“Oh, save me! Save me!” cried the man.
“Bur-r-r-r-r-r-r-r-r-r!” roared the lion.
“Oh, can’t you help the poor man?” asked Beckie, of George, the big bear.
“I’ll try,” said George. Then he ran after the lion, and with the long pole which the Professor let George carry as a soldier-gun, George tripped up the roaring lion beast. Just then the Professor blew a loud blast on his brass horn, and Beckie and Neddie threw a lot of oak tree acorns at the lion. All this frightened the lion very much, especially when he felt the acorns hitting him. He thought they were bullets, and he thought the noise of the brass horn meant that a lot of soldiers were coming after him.
So away ran the lion through the woods, and the man was safe. Oh, how thankful he was!
“You saved my life,” he said to the Professor, and to Neddie and Beckie and George. “What can I do for you? where are you going?”
“We are looking for a Thanksgiving dinner,” said the Professor, “but we have not found it yet.”
“Ha! Say no more!” cried the man, quickly. “Come with me!
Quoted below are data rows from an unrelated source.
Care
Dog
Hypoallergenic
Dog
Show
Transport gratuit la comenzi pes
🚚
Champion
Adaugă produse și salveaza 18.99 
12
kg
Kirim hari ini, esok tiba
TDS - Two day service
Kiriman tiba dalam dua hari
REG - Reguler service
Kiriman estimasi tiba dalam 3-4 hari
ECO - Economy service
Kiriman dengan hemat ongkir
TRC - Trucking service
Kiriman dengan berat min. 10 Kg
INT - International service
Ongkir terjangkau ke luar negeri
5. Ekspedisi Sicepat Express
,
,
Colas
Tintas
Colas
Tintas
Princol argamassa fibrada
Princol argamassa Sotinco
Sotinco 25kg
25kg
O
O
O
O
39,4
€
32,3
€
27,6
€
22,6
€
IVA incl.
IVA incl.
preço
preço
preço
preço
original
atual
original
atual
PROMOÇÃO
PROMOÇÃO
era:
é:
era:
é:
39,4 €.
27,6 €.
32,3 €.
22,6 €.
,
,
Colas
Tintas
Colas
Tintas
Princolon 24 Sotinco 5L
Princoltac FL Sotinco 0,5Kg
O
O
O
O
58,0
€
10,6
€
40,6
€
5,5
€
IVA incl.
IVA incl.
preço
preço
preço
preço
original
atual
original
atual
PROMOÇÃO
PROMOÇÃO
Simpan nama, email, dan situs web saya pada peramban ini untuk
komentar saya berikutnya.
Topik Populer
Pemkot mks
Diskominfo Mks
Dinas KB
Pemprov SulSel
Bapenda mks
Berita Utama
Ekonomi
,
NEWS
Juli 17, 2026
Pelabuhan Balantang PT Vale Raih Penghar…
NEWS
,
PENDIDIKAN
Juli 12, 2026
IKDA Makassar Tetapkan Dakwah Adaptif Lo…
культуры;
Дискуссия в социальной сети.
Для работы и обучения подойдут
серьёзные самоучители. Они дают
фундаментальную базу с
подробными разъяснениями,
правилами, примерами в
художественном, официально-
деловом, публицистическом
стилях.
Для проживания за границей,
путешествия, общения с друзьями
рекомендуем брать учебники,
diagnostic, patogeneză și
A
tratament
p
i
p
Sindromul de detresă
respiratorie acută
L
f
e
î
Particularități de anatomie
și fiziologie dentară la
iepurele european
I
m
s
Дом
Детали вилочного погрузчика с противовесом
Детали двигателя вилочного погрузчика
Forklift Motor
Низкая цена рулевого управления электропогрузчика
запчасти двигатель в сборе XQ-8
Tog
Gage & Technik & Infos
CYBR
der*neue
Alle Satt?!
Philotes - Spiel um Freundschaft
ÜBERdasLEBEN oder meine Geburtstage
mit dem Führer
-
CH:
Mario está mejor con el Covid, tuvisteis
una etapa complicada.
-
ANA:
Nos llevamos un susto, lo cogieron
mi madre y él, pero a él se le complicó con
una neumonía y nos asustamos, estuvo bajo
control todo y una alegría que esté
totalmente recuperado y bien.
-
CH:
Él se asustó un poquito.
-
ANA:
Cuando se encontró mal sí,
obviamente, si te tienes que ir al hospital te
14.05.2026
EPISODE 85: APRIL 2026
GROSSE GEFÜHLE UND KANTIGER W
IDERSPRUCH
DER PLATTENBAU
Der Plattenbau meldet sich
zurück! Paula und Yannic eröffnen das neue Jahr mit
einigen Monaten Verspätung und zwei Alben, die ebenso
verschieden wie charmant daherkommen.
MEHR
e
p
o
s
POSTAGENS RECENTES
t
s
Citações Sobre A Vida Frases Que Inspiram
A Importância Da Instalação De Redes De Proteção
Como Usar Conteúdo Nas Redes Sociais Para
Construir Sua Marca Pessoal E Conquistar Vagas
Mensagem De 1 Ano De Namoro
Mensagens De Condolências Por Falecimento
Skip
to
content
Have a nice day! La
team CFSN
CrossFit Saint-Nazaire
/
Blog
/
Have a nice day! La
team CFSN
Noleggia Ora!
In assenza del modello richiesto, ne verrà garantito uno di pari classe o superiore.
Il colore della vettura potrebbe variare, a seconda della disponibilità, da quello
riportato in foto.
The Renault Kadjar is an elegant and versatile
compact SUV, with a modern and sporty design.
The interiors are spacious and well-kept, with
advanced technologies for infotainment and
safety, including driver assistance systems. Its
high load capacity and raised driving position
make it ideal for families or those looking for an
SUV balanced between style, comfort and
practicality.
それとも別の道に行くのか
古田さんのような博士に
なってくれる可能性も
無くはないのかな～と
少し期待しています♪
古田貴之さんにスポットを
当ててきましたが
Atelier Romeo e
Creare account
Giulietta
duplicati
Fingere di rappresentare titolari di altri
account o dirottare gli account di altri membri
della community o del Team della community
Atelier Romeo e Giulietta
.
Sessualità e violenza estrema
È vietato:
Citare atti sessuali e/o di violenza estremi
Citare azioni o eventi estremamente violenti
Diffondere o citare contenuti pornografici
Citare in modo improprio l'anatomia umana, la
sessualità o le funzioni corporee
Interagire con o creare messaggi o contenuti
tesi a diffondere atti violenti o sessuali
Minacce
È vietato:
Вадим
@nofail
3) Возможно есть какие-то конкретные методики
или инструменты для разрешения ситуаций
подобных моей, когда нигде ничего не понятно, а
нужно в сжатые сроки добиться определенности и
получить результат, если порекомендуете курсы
I will give you the best Thanksgiving dinner you ever ate!”
“Who are you?” asked Beckie.
“I am a circus man,” answered the one the lion had chased. “But we do not give shows in winter. I have all my animals in a big barn, not far away. This morning that lion would not bring in a pail of milk when I asked him to, and to punish him I said he could have no dinner. So he chased me, and I don’t know what he would have done had he caught me. But you saved me, the lion has run away, and I suppose a policeman monkey will catch him. But you—come to my animal barn and you may have the dinner I was going to give the lion, as well as all you can eat besides. Come on!”